[Folle journée] Un clavier fort bien tempéré

Avec un peu de retard, voici le compte-rendu retrouvé sur une clé USB d'un concert de Zhu Xiao-Mei (piano) donné à Nantes le 1er février dernier, avec au programme le clavier bien tempéré (1er livre, 2e partie).

Au début, c'est doux, presque feutré, doucement nimbé dans un halo de pédale.

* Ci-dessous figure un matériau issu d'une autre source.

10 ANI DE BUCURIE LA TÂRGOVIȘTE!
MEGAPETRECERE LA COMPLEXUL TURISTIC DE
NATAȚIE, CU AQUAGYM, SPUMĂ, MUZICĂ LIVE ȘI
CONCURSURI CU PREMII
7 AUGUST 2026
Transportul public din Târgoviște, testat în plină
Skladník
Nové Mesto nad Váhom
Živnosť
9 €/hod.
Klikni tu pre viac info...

Je ne sais si ça vient du piano (un Steinway de 4 mètres de long au bas mot) ou de la salle, mais le son ne semble venir d'aucun endroit précis: en fermant les yeux, on pourrait avoir l'impression que la pianiste chinoise joue tout à côté.

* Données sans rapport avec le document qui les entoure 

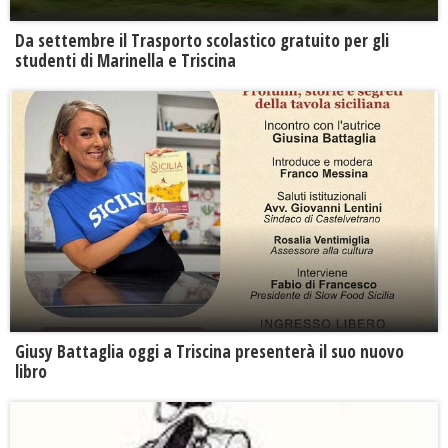
Da settembre il Trasporto scolastico gratuito per gli
studenti di Marinella e Triscina
Giusy Battaglia oggi a Triscina presenterà il suo nuovo
libro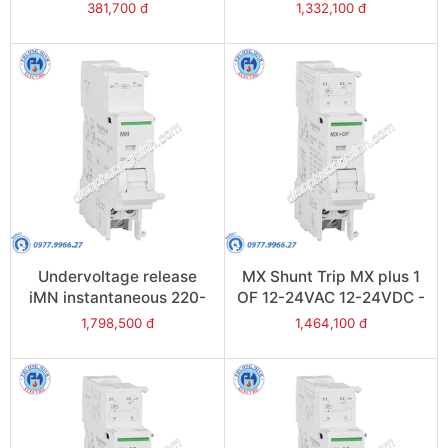
Model A9N26924
48VAC 48VDC - Model
381,700 đ
1,332,100 đ
A9N26961
Undervoltage release
MX Shunt Trip MX plus 1
iMN instantaneous 220-
OF 12-24VAC 12-24VDC -
240VAC - Model
Model A9N26948
1,798,500 đ
1,464,100 đ
A9N26960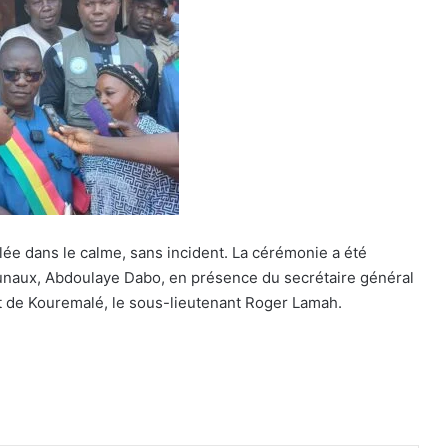
lée dans le calme, sans incident. La cérémonie a été
unaux, Abdoulaye Dabo, en présence du secrétaire général
t de Kouremalé, le sous-lieutenant Roger Lamah.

Je ne peux me défaire de l'impression que le piano moderne n'est pas l'instrument le plus adapté pour jour la musique de clavier Bach. Trop percussif, trop affirmatif, trop présent. Si on met la pédale, on a trop de son, si on l'enlève, c'est trop sec. Pas moyen de retrouver les délicates résonances du clavecin, qui de son côté peine à isoler les différentes voix dans une fugue, étant quasiment privé de toute possibilité de faire des nuances. L'orgue quant à lui a d'autres qualités: il tient le son, permet des changements de registre, et d'autres défauts: il n'offre aucune sensibilité au toucher, ce qui ne favorise pas la construction des phrasés. Il semble bien que l'instrument idéal pour jouer le clavier bien tempéré est encore à inventer.

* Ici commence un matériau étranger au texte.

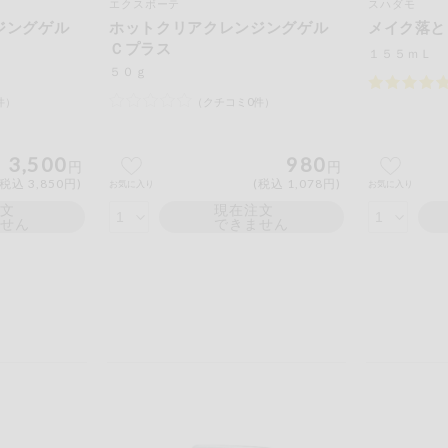
エクスボーテ
スハダモ
ンジングゲル
ホットクリアクレンジングゲル
メイク落と
Ｃプラス
１５５ｍＬ
５０ｇ
件）
（クチコミ0件）
3,500
980
円
円
(税込 3,850円)
(税込 1,078円)
お気に入り
お気に入り
注文
現在注文
ません
できません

Zhu Xiao Mei met dans son jeu des intentions, des émotions dans lesquelles on ne se retrouve pas forcément, mais on ne peut que reconnaître la finesse de l'interprétation et la solidité de la construction de l'ensemble. Dans les fugues, sujets et contre-sujets sont clairement énoncés, ils dialoguent ensuite avec grâce et fluidité. La grande fugue en si mineur, avec ses chromatismes et ses dissonances, bouleversant drame sans paroles, conclut à la fois le premier cahier du clavier bien tempéré et ce concert.